A Igreja oferece uma solução para alguns: solicitar uma anulação, a declaração de que o casamento nunca foi realmente válido.
Os párocos determinam isso com base nas leis eclesiásticas que permitem anulações por motivos como doença mental ou "defeito grave de discrição do juízo acerca dos direitos e deveres essenciais do matrimônio".
Vários católicos divorciados elogiaram esse processo. A escritora Katherine Metres, 42, de Washington, conta que "os padres disseram: 'Queremos ajudá-los a dar um desfecho ao casamento'".
Mas o noivo dela tem dificuldades para anular o casamento anterior, e o novo casal está frustrado.
Muitos descreveram o processo como caro e intrusivo. O papa Francisco tratou recentemente dessas preocupações, quando disse a juízes da Igreja: "Eu gostaria que todos os processos de casamento fossem gratuitos".

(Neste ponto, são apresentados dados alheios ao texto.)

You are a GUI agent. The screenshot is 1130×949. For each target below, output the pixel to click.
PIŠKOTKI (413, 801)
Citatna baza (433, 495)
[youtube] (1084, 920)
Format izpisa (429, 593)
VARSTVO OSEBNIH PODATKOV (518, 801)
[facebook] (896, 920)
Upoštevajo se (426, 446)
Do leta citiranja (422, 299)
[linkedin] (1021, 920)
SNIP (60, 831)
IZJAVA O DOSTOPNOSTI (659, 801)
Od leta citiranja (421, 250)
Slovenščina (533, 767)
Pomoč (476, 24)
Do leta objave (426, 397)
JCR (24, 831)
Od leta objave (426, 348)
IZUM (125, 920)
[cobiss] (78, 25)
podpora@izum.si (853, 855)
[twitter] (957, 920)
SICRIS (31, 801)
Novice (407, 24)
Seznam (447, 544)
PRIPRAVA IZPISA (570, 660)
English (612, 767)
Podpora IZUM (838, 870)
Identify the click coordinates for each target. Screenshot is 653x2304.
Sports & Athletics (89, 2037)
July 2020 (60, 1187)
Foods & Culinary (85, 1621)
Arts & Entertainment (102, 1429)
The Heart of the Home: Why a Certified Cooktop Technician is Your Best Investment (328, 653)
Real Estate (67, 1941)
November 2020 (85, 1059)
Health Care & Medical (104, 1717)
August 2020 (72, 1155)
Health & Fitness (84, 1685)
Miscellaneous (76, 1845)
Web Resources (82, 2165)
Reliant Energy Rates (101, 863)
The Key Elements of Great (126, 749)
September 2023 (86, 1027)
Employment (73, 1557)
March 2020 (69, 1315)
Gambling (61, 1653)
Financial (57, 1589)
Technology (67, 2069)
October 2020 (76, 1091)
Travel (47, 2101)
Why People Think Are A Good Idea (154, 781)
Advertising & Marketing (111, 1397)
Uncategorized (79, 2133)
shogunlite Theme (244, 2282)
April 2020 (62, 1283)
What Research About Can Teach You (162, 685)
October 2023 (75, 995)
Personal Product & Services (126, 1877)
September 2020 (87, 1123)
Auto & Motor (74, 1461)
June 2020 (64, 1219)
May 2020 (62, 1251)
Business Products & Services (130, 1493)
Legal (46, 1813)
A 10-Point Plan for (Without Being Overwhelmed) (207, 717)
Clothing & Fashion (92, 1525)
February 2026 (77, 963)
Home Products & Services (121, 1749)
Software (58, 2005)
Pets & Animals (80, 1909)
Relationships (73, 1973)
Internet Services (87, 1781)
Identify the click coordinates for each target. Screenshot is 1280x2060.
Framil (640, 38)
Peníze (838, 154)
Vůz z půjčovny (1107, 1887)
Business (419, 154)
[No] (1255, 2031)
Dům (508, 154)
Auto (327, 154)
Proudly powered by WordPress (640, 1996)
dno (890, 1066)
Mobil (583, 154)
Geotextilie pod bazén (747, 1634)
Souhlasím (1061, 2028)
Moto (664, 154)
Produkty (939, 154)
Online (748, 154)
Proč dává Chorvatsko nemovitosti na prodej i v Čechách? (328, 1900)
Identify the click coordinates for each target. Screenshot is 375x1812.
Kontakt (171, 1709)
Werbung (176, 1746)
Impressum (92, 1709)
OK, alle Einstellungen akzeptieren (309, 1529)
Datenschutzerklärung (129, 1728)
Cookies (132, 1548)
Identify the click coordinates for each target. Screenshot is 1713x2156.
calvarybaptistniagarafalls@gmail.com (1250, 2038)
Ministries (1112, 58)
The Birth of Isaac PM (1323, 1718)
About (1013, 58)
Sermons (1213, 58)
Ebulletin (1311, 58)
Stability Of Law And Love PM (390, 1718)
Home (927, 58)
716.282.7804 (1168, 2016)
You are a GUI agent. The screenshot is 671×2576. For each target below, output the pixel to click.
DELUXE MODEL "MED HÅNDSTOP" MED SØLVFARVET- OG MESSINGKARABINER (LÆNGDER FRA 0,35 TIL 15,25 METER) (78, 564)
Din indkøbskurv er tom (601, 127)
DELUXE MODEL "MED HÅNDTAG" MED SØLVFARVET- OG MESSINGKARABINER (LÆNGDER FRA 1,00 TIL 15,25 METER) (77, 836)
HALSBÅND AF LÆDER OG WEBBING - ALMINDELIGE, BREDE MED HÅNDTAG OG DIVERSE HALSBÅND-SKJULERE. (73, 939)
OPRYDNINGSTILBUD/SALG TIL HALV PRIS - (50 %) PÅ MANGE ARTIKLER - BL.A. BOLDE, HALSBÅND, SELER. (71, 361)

Em seguida, numa conferência sobre anulações, ele disse que os procedimentos "muitas vezes são vistos pelos cônjuges como longos e cansativos". As mulheres em particular manifestaram descontentamento por serem interrogadas em tribunais eclesiásticos.
"Você está lidando com um marido abusivo que é homem, e então precisa ir até um homem para obter a anulação, e um bando de homens se senta a uma mesa e decide se a sua decisão foi correta", disse Denise Stookesberry, 58, de Saint Louis (Missouri).
Andrea Webb, 47, de Palm Harbor (Flórida), deixou de frequentar a igreja após concluir que só conseguiria anular seu casamento se criticasse o ex-marido de forma inverídica. "Qualquer um poderia dizer: 'Se não gosta desse sabor de refrigerante, vá atrás de outro', mas eu não quero ser metodista nem luterana", disse ela.
Para muitos outros, a Igreja faz exigências demais para reaceitar os divorciados. "Eu fui casada entrei nessa com as ideias certas, e dizer algo diferente seria uma mentira", disse Carol Trankle, 72, de Rapid City (Dakota do Sul).
Ela deixou a Igreja há 40 anos. "Eu me considero católica até hoje. Só não posso participar."